#### What is required:
In the response, the entries must appear exactly as supplied.

#### Data excerpts:

* * * * *

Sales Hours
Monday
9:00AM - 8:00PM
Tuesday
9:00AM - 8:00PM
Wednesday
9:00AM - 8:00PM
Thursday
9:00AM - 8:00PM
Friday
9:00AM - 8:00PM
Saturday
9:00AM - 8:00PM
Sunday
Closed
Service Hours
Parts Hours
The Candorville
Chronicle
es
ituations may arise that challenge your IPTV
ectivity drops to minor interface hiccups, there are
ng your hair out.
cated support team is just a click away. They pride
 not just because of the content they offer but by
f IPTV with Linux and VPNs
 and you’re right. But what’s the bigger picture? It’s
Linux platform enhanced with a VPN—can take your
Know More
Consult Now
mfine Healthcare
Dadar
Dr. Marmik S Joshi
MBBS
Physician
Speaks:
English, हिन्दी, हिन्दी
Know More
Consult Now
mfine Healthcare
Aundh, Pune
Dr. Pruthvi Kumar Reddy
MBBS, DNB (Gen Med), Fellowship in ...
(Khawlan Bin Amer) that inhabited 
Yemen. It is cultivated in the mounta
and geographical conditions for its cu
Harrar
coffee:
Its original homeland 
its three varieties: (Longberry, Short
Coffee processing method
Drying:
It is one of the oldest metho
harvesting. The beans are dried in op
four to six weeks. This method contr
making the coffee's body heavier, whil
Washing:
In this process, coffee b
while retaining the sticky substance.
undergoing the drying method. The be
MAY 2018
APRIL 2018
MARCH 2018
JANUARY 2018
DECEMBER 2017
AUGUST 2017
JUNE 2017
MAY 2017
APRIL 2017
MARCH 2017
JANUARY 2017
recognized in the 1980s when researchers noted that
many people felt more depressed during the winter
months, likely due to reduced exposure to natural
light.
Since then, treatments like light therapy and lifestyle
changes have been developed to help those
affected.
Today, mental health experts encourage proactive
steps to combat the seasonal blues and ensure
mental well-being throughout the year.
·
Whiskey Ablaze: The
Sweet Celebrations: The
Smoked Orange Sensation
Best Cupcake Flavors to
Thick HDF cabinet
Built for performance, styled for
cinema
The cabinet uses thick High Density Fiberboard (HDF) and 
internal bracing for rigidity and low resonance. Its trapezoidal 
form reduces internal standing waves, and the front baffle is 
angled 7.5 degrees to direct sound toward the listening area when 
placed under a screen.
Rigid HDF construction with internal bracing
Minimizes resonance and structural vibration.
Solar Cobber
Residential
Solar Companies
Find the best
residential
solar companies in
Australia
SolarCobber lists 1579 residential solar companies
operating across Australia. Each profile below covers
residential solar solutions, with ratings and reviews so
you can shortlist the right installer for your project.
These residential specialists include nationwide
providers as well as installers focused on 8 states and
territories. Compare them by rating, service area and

* * * * *

#### Result of the task:
Sales Hours
Monday
9:00AM - 8:00PM
Tuesday
9:00AM - 8:00PM
Wednesday
9:00AM - 8:00PM
Thursday
9:00AM - 8:00PM
Friday
9:00AM - 8:00PM
Saturday
9:00AM - 8:00PM
Sunday
Closed
Service Hours
Parts Hours
The Candorville
Chronicle
es
ituations may arise that challenge your IPTV
ectivity drops to minor interface hiccups, there are
ng your hair out.
cated support team is just a click away. They pride
 not just because of the content they offer but by
f IPTV with Linux and VPNs
 and you’re right. But what’s the bigger picture? It’s
Linux platform enhanced with a VPN—can take your
Know More
Consult Now
mfine Healthcare
Dadar
Dr. Marmik S Joshi
MBBS
Physician
Speaks:
English, हिन्दी, हिन्दी
Know More
Consult Now
mfine Healthcare
Aundh, Pune
Dr. Pruthvi Kumar Reddy
MBBS, DNB (Gen Med), Fellowship in ...
(Khawlan Bin Amer) that inhabited 
Yemen. It is cultivated in the mounta
and geographical conditions for its cu
Harrar
coffee:
Its original homeland 
its three varieties: (Longberry, Short
Coffee processing method
Drying:
It is one of the oldest metho
harvesting. The beans are dried in op
four to six weeks. This method contr
making the coffee's body heavier, whil
Washing:
In this process, coffee b
while retaining the sticky substance.
undergoing the drying method. The be
MAY 2018
APRIL 2018
MARCH 2018
JANUARY 2018
DECEMBER 2017
AUGUST 2017
JUNE 2017
MAY 2017
APRIL 2017
MARCH 2017
JANUARY 2017
recognized in the 1980s when researchers noted that
many people felt more depressed during the winter
months, likely due to reduced exposure to natural
light.
Since then, treatments like light therapy and lifestyle
changes have been developed to help those
affected.
Today, mental health experts encourage proactive
steps to combat the seasonal blues and ensure
mental well-being throughout the year.
·
Whiskey Ablaze: The
Sweet Celebrations: The
Smoked Orange Sensation
Best Cupcake Flavors to
Thick HDF cabinet
Built for performance, styled for
cinema
The cabinet uses thick High Density Fiberboard (HDF) and 
internal bracing for rigidity and low resonance. Its trapezoidal 
form reduces internal standing waves, and the front baffle is 
angled 7.5 degrees to direct sound toward the listening area when 
placed under a screen.
Rigid HDF construction with internal bracing
Minimizes resonance and structural vibration.
Solar Cobber
Residential
Solar Companies
Find the best
residential
solar companies in
Australia
SolarCobber lists 1579 residential solar companies
operating across Australia. Each profile below covers
residential solar solutions, with ratings and reviews so
you can shortlist the right installer for your project.
These residential specialists include nationwide
providers as well as installers focused on 8 states and
territories. Compare them by rating, service area and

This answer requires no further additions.